Verslag vergadering Commissie voor Economie, Werk, Sociale Economie, Wetenschap en Innovatie
Verslag
De heer Gryffroy heeft het woord.
Op het vlak van onderzoek en ontwikkeling (O&O) kan Vlaanderen als bescheiden regio toch wel groot zijn. Het aandeel van Vlaanderen in de participatie in het Europese kaderprogramma, Horizon Europe, is hoog. De positie hierin verbetert altijd maar. Op dit moment zijn er bijna 1900 deelnames in 1370 projecten. Dat is goed voor een bedrag van 920 miljoen euro, of 3,2 procent van de totale toelage door de Europese Commissie in het programma. Zo blijft Vlaanderen wel degelijk een netto-ontvanger.

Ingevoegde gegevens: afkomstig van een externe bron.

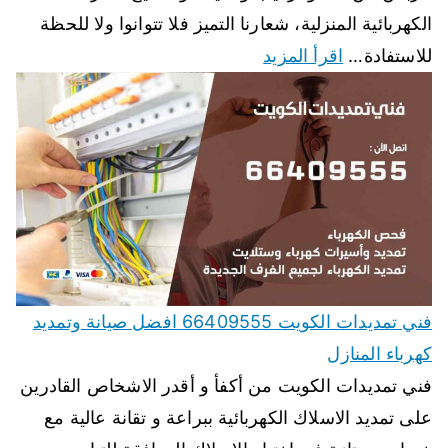
الكهربائية المنزلية، شعارنا التميز فلا تتوانوا ولا للحظة
للاستفادة…
اقرأ المزيد
فني تمديدات الكويت 66409555 افضل صيانة وتمديد
كهرباء المنازل
فني تمديدات الكويت من أكفأ و أقدر الاشخاص القادرين
على تمديد الاسلاك الكهربائية ببراعة و تقانة عالية مع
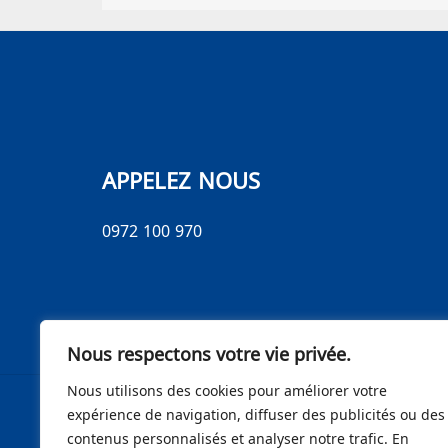
APPELEZ NOUS
0972 100 970
Nous respectons votre vie privée.
Nous utilisons des cookies pour améliorer votre
expérience de navigation, diffuser des publicités ou des
contenus personnalisés et analyser notre trafic. En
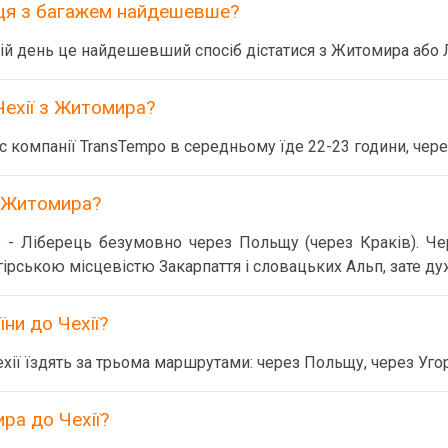
рця з багажем найдешевше?
ій день це найдешевший спосіб дістатися з Житомира або 
Чехії з Житомира?
 компанії TransTempo в середньому їде 22-23 години, чере
з Житомира?
 Ліберець безумовно через Польщу (через Краків). Че
ірською місцевістю Закарпаття і словацьких Альп, зате ду
їни до Чехії?
ехії їздять за трьома маршрутами: через Польщу, через Уго
ра до Чехії?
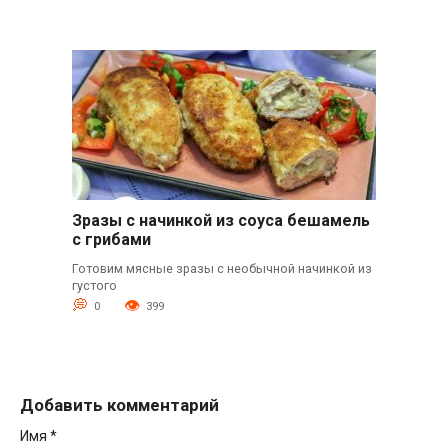
Зразы с начинкой из соуса бешамель
с грибами
Готовим мясные зразы с необычной начинкой из
густого
0
399
Добавить комментарий
Имя
*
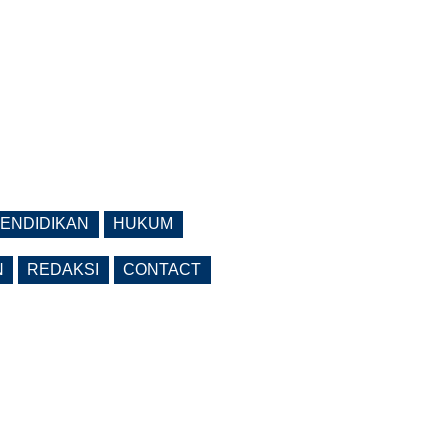
ENDIDIKAN
HUKUM
N
REDAKSI
CONTACT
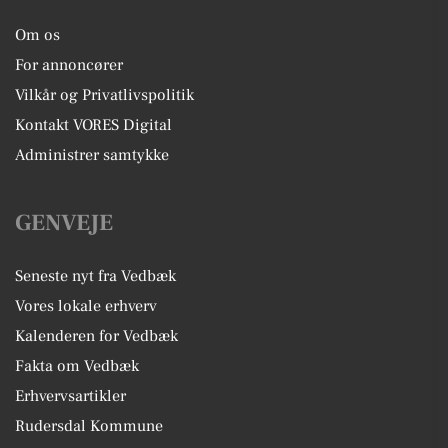
Om os
For annoncører
Vilkår og Privatlivspolitik
Kontakt VORES Digital
Administrer samtykke
GENVEJE
Seneste nyt fra Vedbæk
Vores lokale erhverv
Kalenderen for Vedbæk
Fakta om Vedbæk
Erhvervsartikler
Rudersdal Kommune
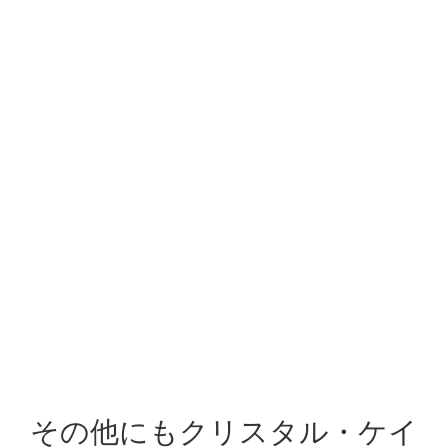
その他にもクリスタル・ケイ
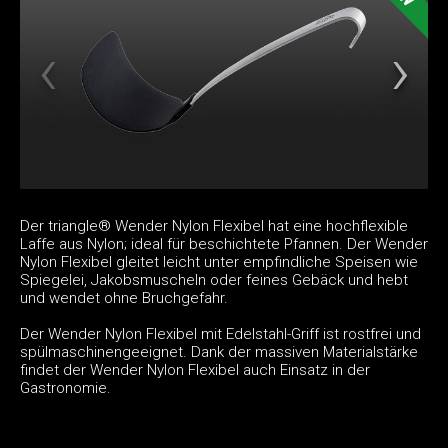
Der triangle® Wender Nylon Flexibel hat eine hochflexible
Laffe aus Nylon; ideal für beschichtete Pfannen. Der Wender
Nylon Flexibel gleitet leicht unter empfindliche Speisen wie
Spiegelei, Jakobsmuscheln oder feines Gebäck und hebt
und wendet ohne Bruchgefahr.
Der Wender Nylon Flexibel mit Edelstahl-Griff ist rostfrei und
spülmaschinengeeignet. Dank der massiven Materialstärke
findet der Wender Nylon Flexibel auch Einsatz in der
Gastronomie.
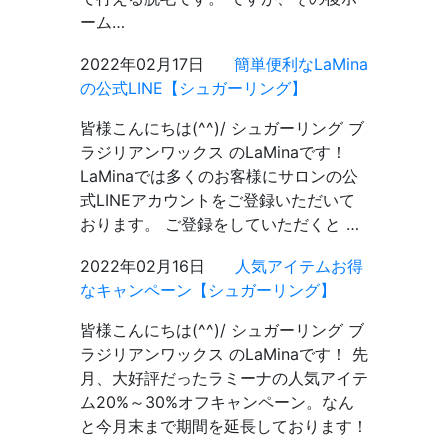
ーム…
2022年02月17日
簡単便利なLaMina
の公式LINE【シュガーリング】
皆様こんにちは(^^)/ シュガーリング ブ
ラジリアンワックス のLaMinaです！
LaMinaでは多くのお客様にサロンの公
式LINEアカウントをご登録いただいて
おります。 ご登録をしていただくと …
2022年02月16日
人気アイテムお得
なキャンペーン【シュガーリング】
皆様こんにちは(^^)/ シュガーリング ブ
ラジリアンワックス のLaMinaです！ 先
月、大好評だったラミーナの人気アイテ
ム20%～30%オフキャンペーン。なん
と今月末まで期間を延長しております！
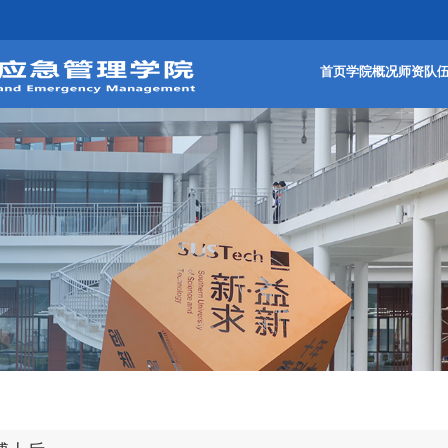
首页
学院概况
师资队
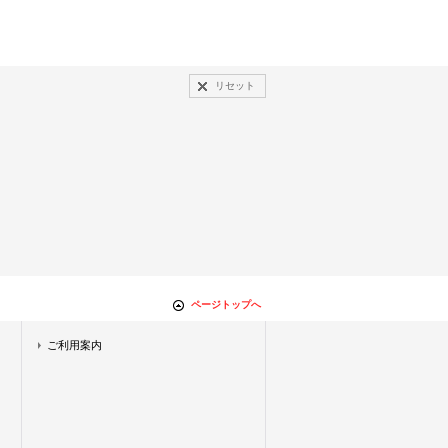
リセット
ページトップへ
ご利用案内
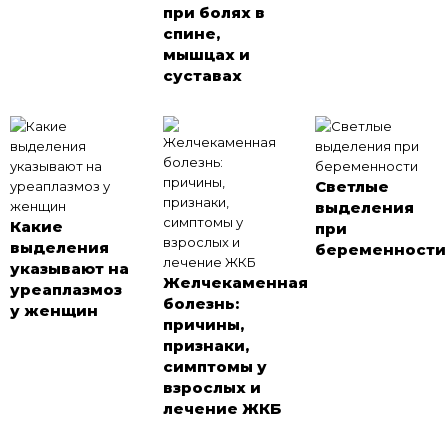
при болях в
спине,
мышцах и
суставах
Светлые
выделения
Какие
при
выделения
беременности
указывают на
Желчекаменная
уреаплазмоз
болезнь:
у женщин
причины,
признаки,
симптомы у
взрослых и
лечение ЖКБ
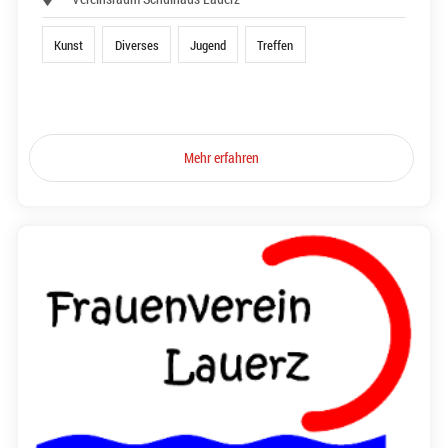
Kunst
Diverses
Jugend
Treffen
Mehr erfahren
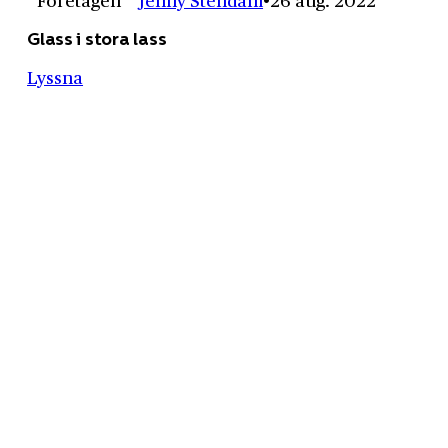
Glass i stora lass
Lyssna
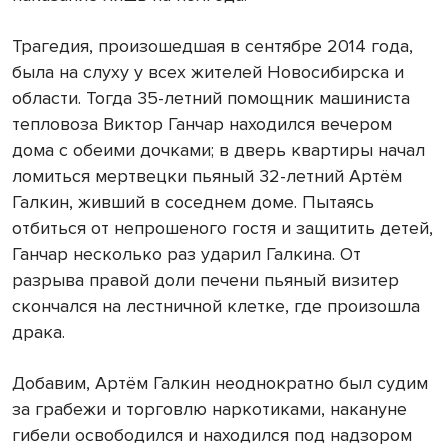
Трагедия, произошедшая в сентябре 2014 года,
была на слуху у всех жителей Новосибирска и
области. Тогда 35-летний помощник машиниста
тепловоза Виктор Ганчар находился вечером
дома с обеими дочками; в дверь квартиры начал
ломиться мертвецки пьяный 32-летний Артём
Галкин, живший в соседнем доме. Пытаясь
отбиться от непрошеного гостя и защитить детей,
Ганчар несколько раз ударил Галкина. От
разрыва правой доли печени пьяный визитер
скончался на лестничной клетке, где произошла
драка.
Добавим, Артём Галкин неоднократно был судим
за грабежи и торговлю наркотиками, накануне
гибели освободился и находился под надзором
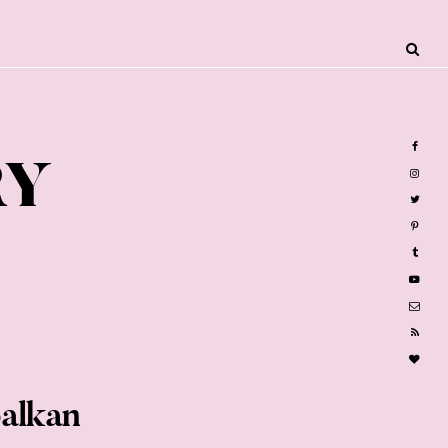
RY
alkan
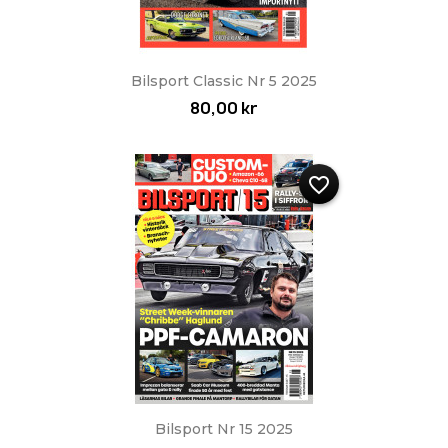
Bilsport Classic Nr 5 2025
80,00 kr
favorite_border
Bilsport Nr 15 2025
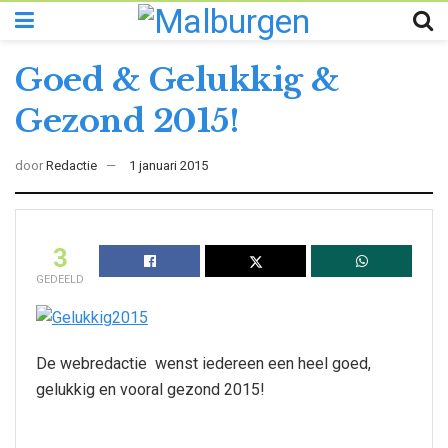
Goed & Gelukkig &
Gezond 2015!
door
Redactie
1 januari 2015
3
GEDEELD
De webredactie wenst iedereen een heel goed,
gelukkig en vooral gezond 2015!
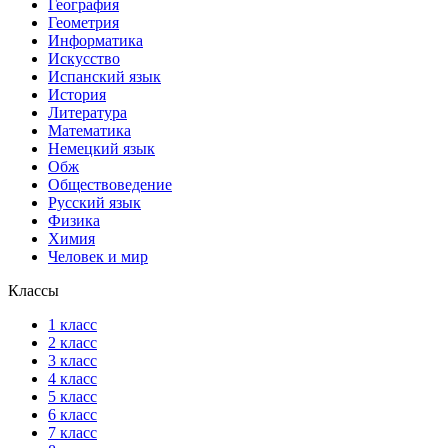
География
Геометрия
Информатика
Искусство
Испанский язык
История
Литература
Математика
Немецкий язык
Обж
Обществоведение
Русский язык
Физика
Химия
Человек и мир
Классы
1 класс
2 класс
3 класс
4 класс
5 класс
6 класс
7 класс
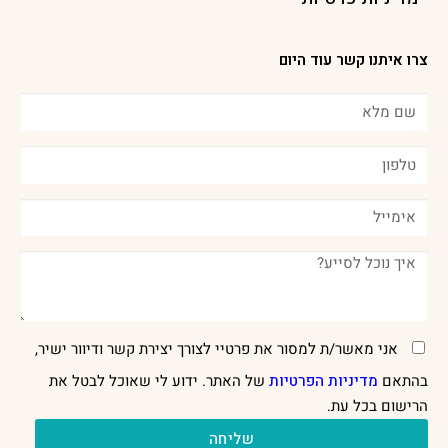
צרו איתנו קשר עוד היום
אני מאשר/ת למסור את פרטיי לצורך יצירת קשר ודיוור ישיר,
בהתאם
מדיניות הפרטיות
של האתר. ידוע לי שאוכל לבטל את
הרישום בכל עת.
שליחה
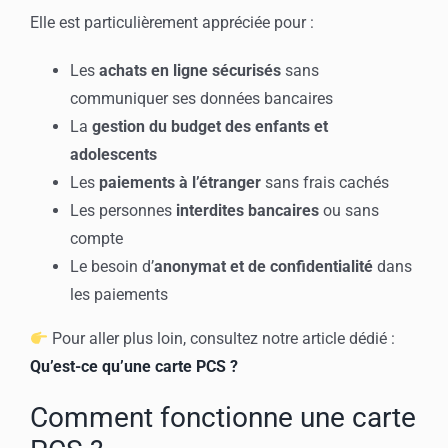
Elle est particulièrement appréciée pour :
Les
achats en ligne sécurisés
sans
communiquer ses données bancaires
La
gestion du budget des enfants et
adolescents
Les
paiements à l’étranger
sans frais cachés
Les personnes
interdites bancaires
ou sans
compte
Le besoin d’
anonymat et de confidentialité
dans
les paiements
Pour aller plus loin, consultez notre article dédié :
Qu’est-ce qu’une carte PCS ?
Comment fonctionne une carte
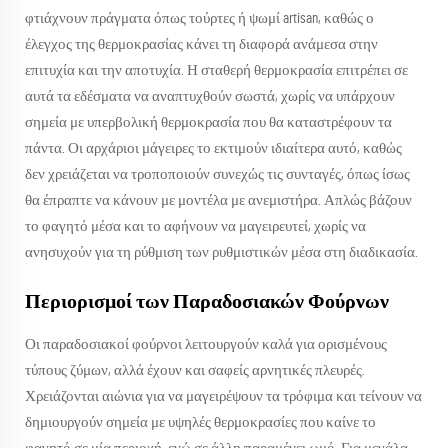
φτιάχνουν πράγματα όπως τούρτες ή ψωμί artisan, καθώς ο
έλεγχος της θερμοκρασίας κάνει τη διαφορά ανάμεσα στην
επιτυχία και την αποτυχία. Η σταθερή θερμοκρασία επιτρέπει σε
αυτά τα εδέσματα να αναπτυχθούν σωστά, χωρίς να υπάρχουν
σημεία με υπερβολική θερμοκρασία που θα καταστρέφουν τα
πάντα. Οι αρχάριοι μάγειρες το εκτιμούν ιδιαίτερα αυτό, καθώς
δεν χρειάζεται να τροποποιούν συνεχώς τις συνταγές, όπως ίσως
θα έπραπτε να κάνουν με μοντέλα με ανεμιστήρα. Απλώς βάζουν
το φαγητό μέσα και το αφήνουν να μαγειρευτεί, χωρίς να
ανησυχούν για τη ρύθμιση των ρυθμιστικών μέσα στη διαδικασία.
Περιορισμοί των Παραδοσιακών Φούρνων
Οι παραδοσιακοί φούρνοι λειτουργούν καλά για ορισμένους
τύπους ζύμων, αλλά έχουν και σαφείς αρνητικές πλευρές.
Χρειάζονται αιώνια για να μαγειρέψουν τα τρόφιμα και τείνουν να
δημιουργούν σημεία με υψηλές θερμοκρασίες που καίνε το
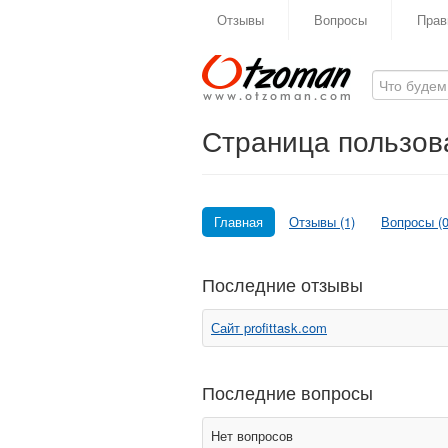
Отзывы
Вопросы
Прав
Страница пользова
Главная
Отзывы (1)
Вопросы (0
Последние отзывы
Сайт profittask.com
Последние вопросы
Нет вопросов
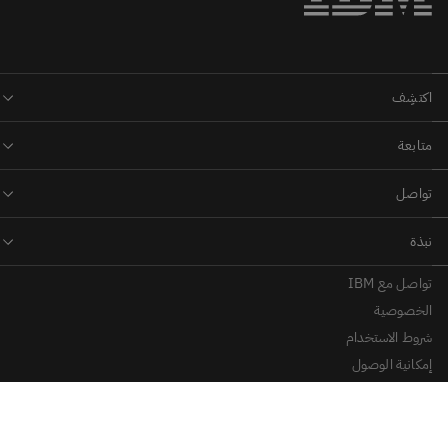
Inventory
Optimization:
تواصل مع IBM
الخصوصية
شروط الاستخدام
إمكانية الوصول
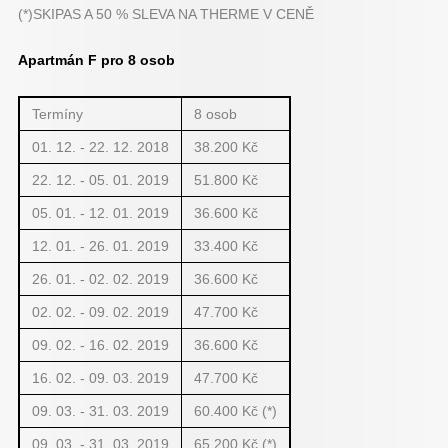
(*)SKIPAS A 50 % SLEVA NA THERME V CENĚ
Apartmán F pro 8 osob
Termíny
8 osob
01. 12. - 22. 12. 2018
38.200 Kč
22. 12. - 05. 01. 2019
51.800 Kč
05. 01. - 12. 01. 2019
36.600 Kč
12. 01. - 26. 01. 2019
33.400 Kč
26. 01. - 02. 02. 2019
36.600 Kč
02. 02. - 09. 02. 2019
47.700 Kč
09. 02. - 16. 02. 2019
36.600 Kč
16. 02. - 09. 03. 2019
47.700 Kč
09. 03. - 31. 03. 2019
60.400 Kč (*)
09. 03. - 31. 03. 2019
65.200 Kč (*)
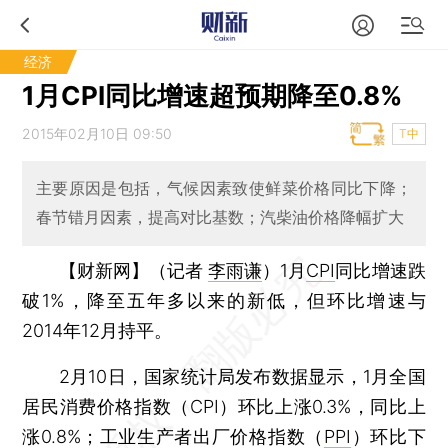
经济
1月CPI同比增速超预期降至0.8%
2015年02月10日 09:50
T中
主要原因是包括，气候因素致使鲜菜价格同比下降；
春节错月因素，提高对比基数；汽柴油价格降幅扩大
【财新网】（记者
李雨谦
）
1月
CPI
同比增速跌
破1%，降至五年多以来的新低，但环比增速与
2014年12月持平。
2月10日，国家统计局发布数据显示，1月全国
居民消费价格指数（CPI）环比上涨0.3%，同比上
涨0.8%；工业生产者出厂价格指数（
PPI
）环比下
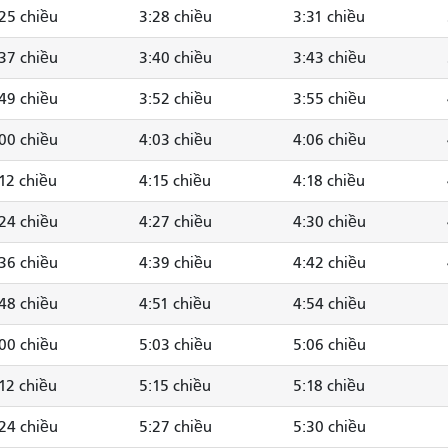
25 chiều
3:28 chiều
3:31 chiều
37 chiều
3:40 chiều
3:43 chiều
49 chiều
3:52 chiều
3:55 chiều
00 chiều
4:03 chiều
4:06 chiều
12 chiều
4:15 chiều
4:18 chiều
24 chiều
4:27 chiều
4:30 chiều
36 chiều
4:39 chiều
4:42 chiều
48 chiều
4:51 chiều
4:54 chiều
00 chiều
5:03 chiều
5:06 chiều
12 chiều
5:15 chiều
5:18 chiều
24 chiều
5:27 chiều
5:30 chiều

Voor Vlaanderen zijn deze programma’s van groot belang, omdat ze financiering bieden voor zowel fundamenteel als toegepast onderzoek, zoals bijvoorbeeld bij ICT, gezondheid en voedsel/bio-economie. Daardoor kunnen Vlaamse kennisinstellingen deelnemen aan Europees toponderzoek. De kaderprogramma’s zijn essentieel voor het stimuleren van wetenschappelijke en technologische vooruitgang en spelen een sturende rol in de ontwikkeling van onderzoek en ontwikkeling.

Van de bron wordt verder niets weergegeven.